Start of Data for the task

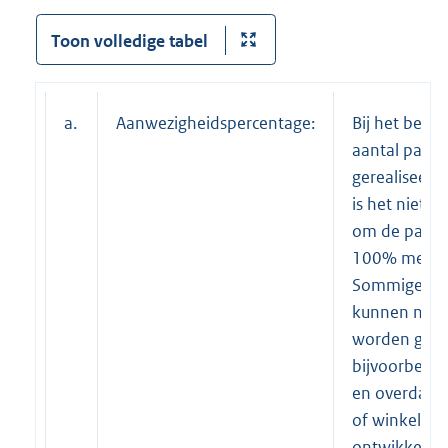
Toon volledige tabel
a.
Aanwezigheidspercentage:
Bij het bepa
aantal parke
gerealiseer
is het niet a
om de parke
100% mee te 
Sommige par
kunnen namel
worden gebru
bijvoorbeel
en overdag 
of winkelbez
ontwikkelin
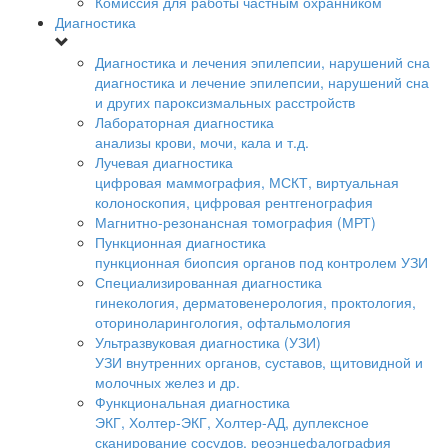
Комиссия для работы частным охранником
Диагностика
Диагностика и лечения эпилепсии, нарушений сна
диагностика и лечение эпилепсии, нарушений сна
и других пароксизмальных расстройств
Лабораторная диагностика
анализы крови, мочи, кала и т.д.
Лучевая диагностика
цифровая маммография, МСКТ, виртуальная
колоноскопия, цифровая рентгенография
Магнитно-резонансная томография (МРТ)
Пункционная диагностика
пункционная биопсия органов под контролем УЗИ
Специализированная диагностика
гинекология, дерматовенерология, проктология,
оториноларингология, офтальмология
Ультразвуковая диагностика (УЗИ)
УЗИ внутренних органов, суставов, щитовидной и
молочных желез и др.
Функциональная диагностика
ЭКГ, Холтер-ЭКГ, Холтер-АД, дуплексное
сканирование сосудов, реоэнцефалография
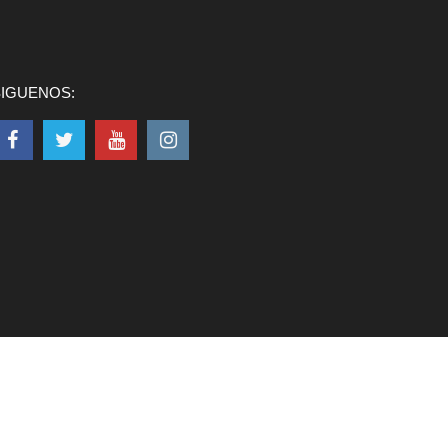
SIGUENOS:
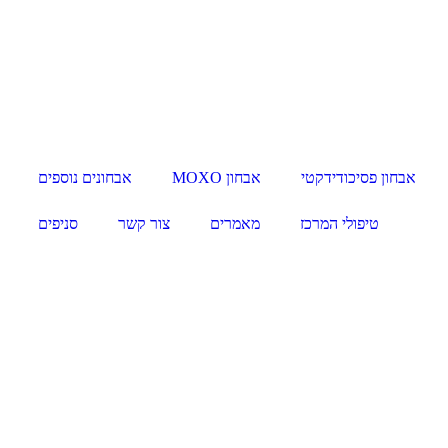
אבחון פסיכודידקטי
אבחון MOXO
אבחונים נוספים
טיפולי המרכז
מאמרים
צור קשר
סניפים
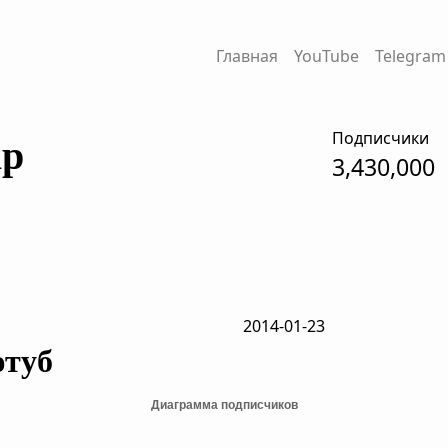
Главная
YouTube
Telegram
Подписчики
ар
3,430,000
2014-01-23
ютуб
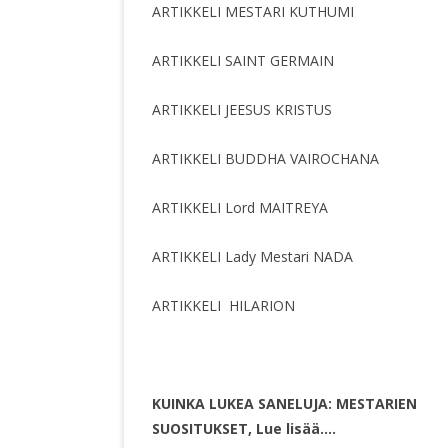
ARTIKKELI MESTARI KUTHUMI
ARTIKKELI SAINT GERMAIN
ARTIKKELI JEESUS KRISTUS
ARTIKKELI BUDDHA VAIROCHANA
ARTIKKELI Lord MAITREYA
ARTIKKELI Lady Mestari NADA
ARTIKKELI HILARION
KUINKA LUKEA SANELUJA: MESTARIEN
SUOSITUKSET, Lue lisää….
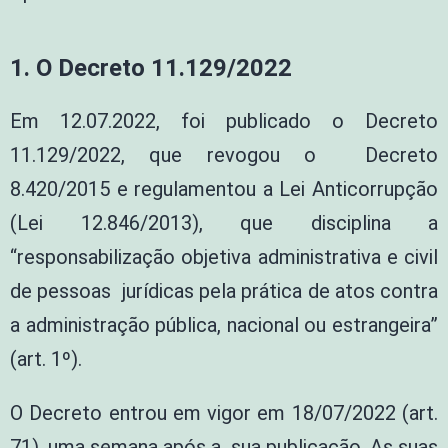
1. O Decreto 11.129/2022
Em 12.07.2022, foi publicado o Decreto
11.129/2022, que revogou o Decreto
8.420/2015 e regulamentou a Lei Anticorrupção
(Lei 12.846/2013), que disciplina a
“responsabilização objetiva administrativa e civil
de pessoas jurídicas pela prática de atos contra
a administração pública, nacional ou estrangeira”
(art. 1º).
O Decreto entrou em vigor em 18/07/2022 (art.
71), uma semana após a sua publicação. As suas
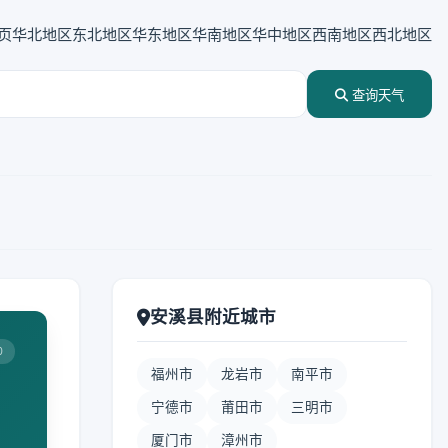
页
华北地区
东北地区
华东地区
华南地区
华中地区
西南地区
西北地区
查询天气
安溪县附近城市
0
福州市
龙岩市
南平市
宁德市
莆田市
三明市
厦门市
漳州市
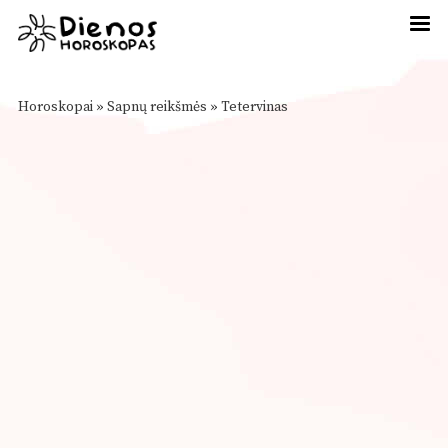
Horoskopai
»
Sapnų reikšmės
»
Tetervinas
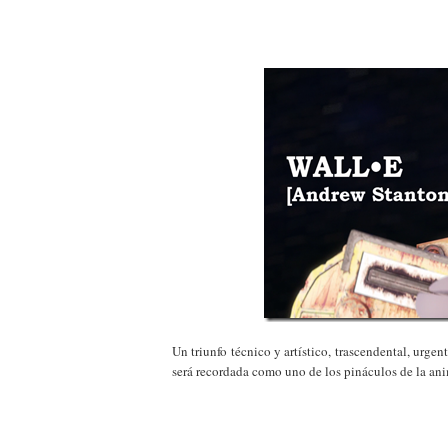
Un triunfo técnico y artístico, trascendental, urge
será recordada como uno de los pináculos de la a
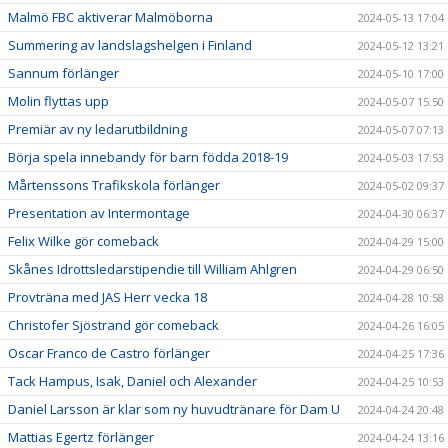
Malmö FBC aktiverar Malmöborna
2024-05-13 17:04
Summering av landslagshelgen i Finland
2024-05-12 13:21
Sannum förlänger
2024-05-10 17:00
Molin flyttas upp
2024-05-07 15:50
Premiär av ny ledarutbildning
2024-05-07 07:13
Börja spela innebandy för barn födda 2018-19
2024-05-03 17:53
Mårtenssons Trafikskola förlänger
2024-05-02 09:37
Presentation av Intermontage
2024-04-30 06:37
Felix Wilke gör comeback
2024-04-29 15:00
Skånes Idrottsledarstipendie till William Ahlgren
2024-04-29 06:50
Provträna med JAS Herr vecka 18
2024-04-28 10:58
Christofer Sjöstrand gör comeback
2024-04-26 16:05
Oscar Franco de Castro förlänger
2024-04-25 17:36
Tack Hampus, Isak, Daniel och Alexander
2024-04-25 10:53
Daniel Larsson är klar som ny huvudtränare för Dam U
2024-04-24 20:48
Mattias Egertz förlänger
2024-04-24 13:16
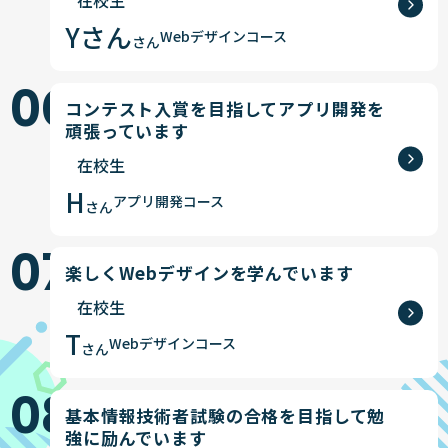
Yさん
Webデザインコース
さん
06
コンテスト入賞を目指してアプリ開発を
頑張っています
在校生
H
アプリ開発コース
さん
07
楽しくWebデザインを学んでいます
在校生
T
Webデザインコース
さん
08
基本情報技術者試験の合格を目指して勉
強に励んでいます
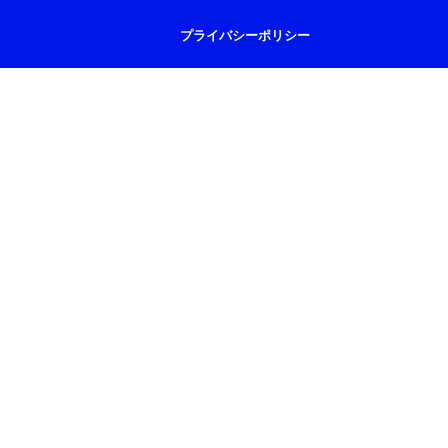
プライバシーポリシー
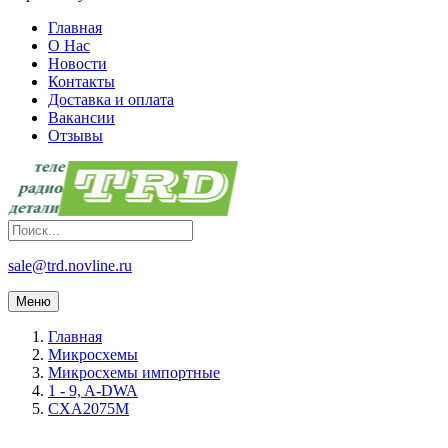
Главная
О Нас
Новости
Контакты
Доставка и оплата
Вакансии
Отзывы
sale@trd.novline.ru
Меню
Главная
Микросхемы
Микросхемы импортные
1 - 9, A-DWA
CXA2075M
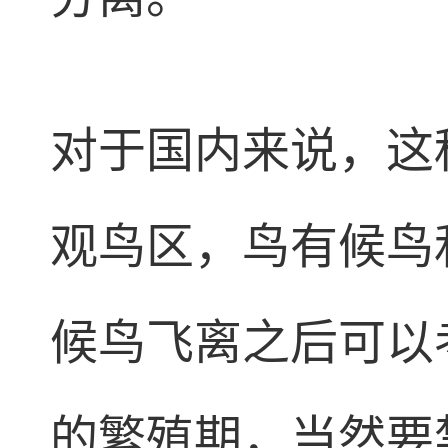
对于国内来说，这
观鸟区，鸟有候鸟
候鸟飞离之后可以
的繁殖期，当然要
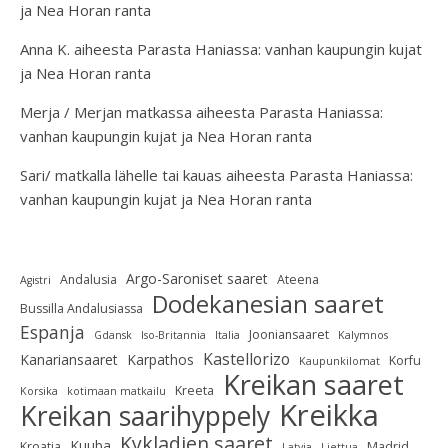
ja Nea Horan ranta
Anna K.
aiheesta
Parasta Haniassa: vanhan kaupungin kujat
ja Nea Horan ranta
Merja / Merjan matkassa
aiheesta
Parasta Haniassa:
vanhan kaupungin kujat ja Nea Horan ranta
Sari/ matkalla lähelle tai kauas
aiheesta
Parasta Haniassa:
vanhan kaupungin kujat ja Nea Horan ranta
Argo-Saroniset saaret
Andalusia
Ateena
Agistri
Dodekanesian saaret
Bussilla Andalusiassa
Espanja
Jooniansaaret
Gdansk
Iso-Britannia
Italia
Kalymnos
Kastellorizo
Kanariansaaret
Karpathos
Korfu
Kaupunkilomat
Kreikan saaret
Kreeta
Korsika
kotimaan matkailu
Kreikka
Kreikan saarihyppely
Kykladien saaret
Kuuba
Kroatia
Madrid
Latvia
Liettua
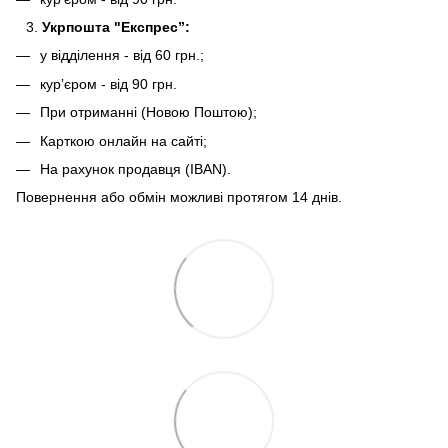
Укрпошта "Експрес”:
у відділення - від 60 грн.;
курʼєром - від 90 грн.
При отриманні (Новою Поштою);
Карткою онлайн на сайті;
На рахунок продавця (IBAN).
Повернення або обмін можливі протягом 14 днів.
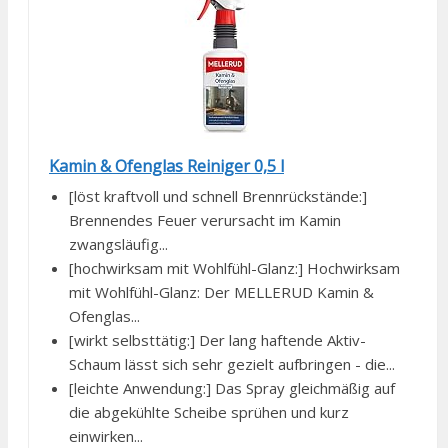
Kamin & Ofenglas Reiniger 0,5 l
[löst kraftvoll und schnell Brennrückstände:]
Brennendes Feuer verursacht im Kamin
zwangsläufig...
[hochwirksam mit Wohlfühl-Glanz:] Hochwirksam
mit Wohlfühl-Glanz: Der MELLERUD Kamin &
Ofenglas...
[wirkt selbsttätig:] Der lang haftende Aktiv-
Schaum lässt sich sehr gezielt aufbringen - die...
[leichte Anwendung:] Das Spray gleichmäßig auf
die abgekühlte Scheibe sprühen und kurz
einwirken...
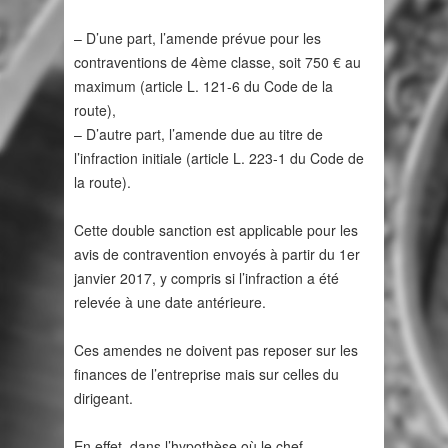
– D’une part, l’amende prévue pour les
contraventions de 4ème classe, soit 750 € au
maximum (article L. 121-6 du Code de la
route),
– D’autre part, l’amende due au titre de
l’infraction initiale (article L. 223-1 du Code de
la route).
Cette double sanction est applicable pour les
avis de contravention envoyés à partir du 1er
janvier 2017, y compris si l’infraction a été
relevée à une date antérieure.
Ces amendes ne doivent pas reposer sur les
finances de l’entreprise mais sur celles du
dirigeant.
En effet, dans l’hypothèse où le chef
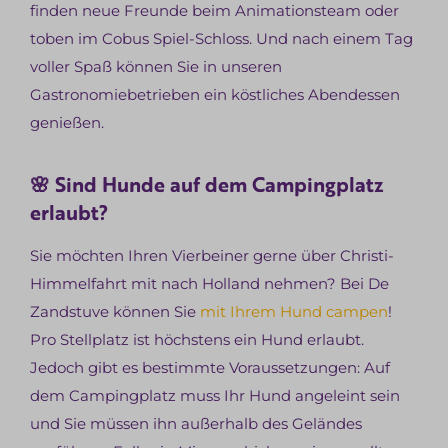
finden neue Freunde beim Animationsteam oder
toben im Cobus Spiel-Schloss. Und nach einem Tag
voller Spaß können Sie in unseren
Gastronomiebetrieben ein köstliches Abendessen
genießen.
🌸 Sind Hunde auf dem Campingplatz
erlaubt?
Sie möchten Ihren Vierbeiner gerne über Christi-
Himmelfahrt mit nach Holland nehmen? Bei De
Zandstuve können Sie
mit Ihrem Hund campen
!
Pro Stellplatz ist höchstens ein Hund erlaubt.
Jedoch gibt es bestimmte Voraussetzungen: Auf
dem Campingplatz muss Ihr Hund angeleint sein
und Sie müssen ihn außerhalb des Geländes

End of Data for the task

__What to do__.
Without carrying over any picture, write out the entries above once more, exactly.

__Response area__.
Toon volledige tabel
a.
Aanwezigheidspercentage:
Bij het bepa
aantal parke
gerealiseer
is het niet a
om de parke
100% mee te 
Sommige par
kunnen namel
worden gebru
bijvoorbeel
en overdag 
of winkelbez
ontwikkelin
Комиссия для работы частным охранником
Диагностика
Диагностика и лечения эпилепсии, нарушений сна
диагностика и лечение эпилепсии, нарушений сна
и других пароксизмальных расстройств
Лабораторная диагностика
анализы крови, мочи, кала и т.д.
Лучевая диагностика
цифровая маммография, МСКТ, виртуальная
колоноскопия, цифровая рентгенография
Магнитно-резонансная томография (МРТ)
Пункционная диагностика
пункционная биопсия органов под контролем УЗИ
Специализированная диагностика
гинекология, дерматовенерология, проктология,
оториноларингология, офтальмология
Ультразвуковая диагностика (УЗИ)
УЗИ внутренних органов, суставов, щитовидной и
молочных желез и др.
Функциональная диагностика
ЭКГ, Холтер-ЭКГ, Холтер-АД, дуплексное
сканирование сосудов, реоэнцефалография
SIGUENOS:
אבחון פסיכודידקטי
אבחון MOXO
אבחונים נוספים
טיפולי המרכז
מאמרים
צור קשר
סניפים
Главная
YouTube
Telegram
Подписчики
ар
3,430,000
2014-01-23
ютуб
ARTIKKELI MESTARI KUTHUMI
ARTIKKELI SAINT GERMAIN
ARTIKKELI JEESUS KRISTUS
ARTIKKELI BUDDHA VAIROCHANA
ARTIKKELI Lord MAITREYA
ARTIKKELI Lady Mestari NADA
ARTIKKELI HILARION
KUINKA LUKEA SANELUJA: MESTARIEN
SUOSITUKSET, Lue lisää….
1. O Decreto 11.129/2022
Em 12.07.2022, foi publicado o Decreto
11.129/2022, que revogou o Decreto
8.420/2015 e regulamentou a Lei Anticorrupção
(Lei 12.846/2013), que disciplina a
“responsabilização objetiva administrativa e civil
de pessoas jurídicas pela prática de atos contra
a administração pública, nacional ou estrangeira”
(art. 1º).
O Decreto entrou em vigor em 18/07/2022 (art.
71), uma semana após a sua publicação. As suas
页
华北地区
东北地区
华东地区
华南地区
华中地区
西南地区
西北地区
查询天气
安溪县附近城市
0
福州市
龙岩市
南平市
宁德市
莆田市
三明市
厦门市
漳州市
Horoskopai
»
Sapnų reikšmės
»
Tetervinas
Un triunfo técnico y artístico, trascendental, urge
será recordada como uno de los pináculos de la a
Malmö FBC aktiverar Malmöborna
2024-05-13 17:04
Summering av landslagshelgen i Finland
2024-05-12 13:21
Sannum förlänger
2024-05-10 17:00
Molin flyttas upp
2024-05-07 15:50
Premiär av ny ledarutbildning
2024-05-07 07:13
Börja spela innebandy för barn födda 2018-19
2024-05-03 17:53
Mårtenssons Trafikskola förlänger
2024-05-02 09:37
Presentation av Intermontage
2024-04-30 06:37
Felix Wilke gör comeback
2024-04-29 15:00
Skånes Idrottsledarstipendie till William Ahlgren
2024-04-29 06:50
Provträna med JAS Herr vecka 18
2024-04-28 10:58
Christofer Sjöstrand gör comeback
2024-04-26 16:05
Oscar Franco de Castro förlänger
2024-04-25 17:36
Tack Hampus, Isak, Daniel och Alexander
2024-04-25 10:53
Daniel Larsson är klar som ny huvudtränare för Dam U
2024-04-24 20:48
Mattias Egertz förlänger
2024-04-24 13:16
Yさん
Webデザインコース
さん
06
コンテスト入賞を目指してアプリ開発を
頑張っています
在校生
H
アプリ開発コース
さん
07
楽しくWebデザインを学んでいます
在校生
T
Webデザインコース
さん
08
基本情報技術者試験の合格を目指して勉
強に励んでいます
プライバシーポリシー
Главная
О Нас
Новости
Контакты
Доставка и оплата
Вакансии
Отзывы
sale@trd.novline.ru
Меню
Главная
Микросхемы
Микросхемы импортные
1 - 9, A-DWA
CXA2075M
对于国内来说，这
观鸟区，鸟有候鸟
候鸟飞离之后可以
的繁殖期，当然要
ja Nea Horan ranta
Anna K.
aiheesta
Parasta Haniassa: vanhan kaupungin kujat
ja Nea Horan ranta
Merja / Merjan matkassa
aiheesta
Parasta Haniassa:
vanhan kaupungin kujat ja Nea Horan ranta
Sari/ matkalla lähelle tai kauas
aiheesta
Parasta Haniassa:
vanhan kaupungin kujat ja Nea Horan ranta
Argo-Saroniset saaret
Andalusia
Ateena
Agistri
Dodekanesian saaret
Bussilla Andalusiassa
Espanja
Jooniansaaret
Gdansk
Iso-Britannia
Italia
Kalymnos
Kastellorizo
Kanariansaaret
Karpathos
Korfu
Kaupunkilomat
Kreikan saaret
Kreeta
Korsika
kotimaan matkailu
Kreikka
Kreikan saarihyppely
Kykladien saaret
Kuuba
Kroatia
Madrid
Latvia
Liettua
Укрпошта "Експрес”:
у відділення - від 60 грн.;
курʼєром - від 90 грн.
При отриманні (Новою Поштою);
Карткою онлайн на сайті;
На рахунок продавця (IBAN).
Повернення або обмін можливі протягом 14 днів.
Kamin & Ofenglas Reiniger 0,5 l
[löst kraftvoll und schnell Brennrückstände:]
Brennendes Feuer verursacht im Kamin
zwangsläufig...
[hochwirksam mit Wohlfühl-Glanz:] Hochwirksam
mit Wohlfühl-Glanz: Der MELLERUD Kamin &
Ofenglas...
[wirkt selbsttätig:] Der lang haftende Aktiv-
Schaum lässt sich sehr gezielt aufbringen - die...
[leichte Anwendung:] Das Spray gleichmäßig auf
die abgekühlte Scheibe sprühen und kurz
einwirken...
– D’une part, l’amende prévue pour les
contraventions de 4ème classe, soit 750 € au
maximum (article L. 121-6 du Code de la
route),
– D’autre part, l’amende due au titre de
l’infraction initiale (article L. 223-1 du Code de
la route).
Cette double sanction est applicable pour les
avis de contravention envoyés à partir du 1er
janvier 2017, y compris si l’infraction a été
relevée à une date antérieure.
Ces amendes ne doivent pas reposer sur les
finances de l’entreprise mais sur celles du
dirigeant.
En effet, dans l’hypothèse où le chef
finden neue Freunde beim Animationsteam oder
toben im Cobus Spiel-Schloss. Und nach einem Tag
voller Spaß können Sie in unseren
Gastronomiebetrieben ein köstliches Abendessen
genießen.
🌸 Sind Hunde auf dem Campingplatz
erlaubt?
Sie möchten Ihren Vierbeiner gerne über Christi-
Himmelfahrt mit nach Holland nehmen? Bei De
Zandstuve können Sie
mit Ihrem Hund campen
!
Pro Stellplatz ist höchstens ein Hund erlaubt.
Jedoch gibt es bestimmte Voraussetzungen: Auf
dem Campingplatz muss Ihr Hund angeleint sein
und Sie müssen ihn außerhalb des Geländes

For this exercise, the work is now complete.